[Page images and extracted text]
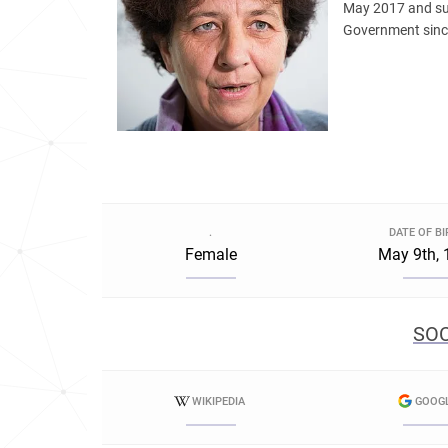
May 2017 and su
Government sinc
.
DATE OF B
Female
May 9th, 
SOC
WIKIPEDIA
GOOG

- Exercise description
The records above must be retyped exactly. Please omit the pictures.

- Solution for this exercise
May 2017 and su
Government sinc
.
DATE OF B
Female
May 9th, 
SOC
WIKIPEDIA
GOOG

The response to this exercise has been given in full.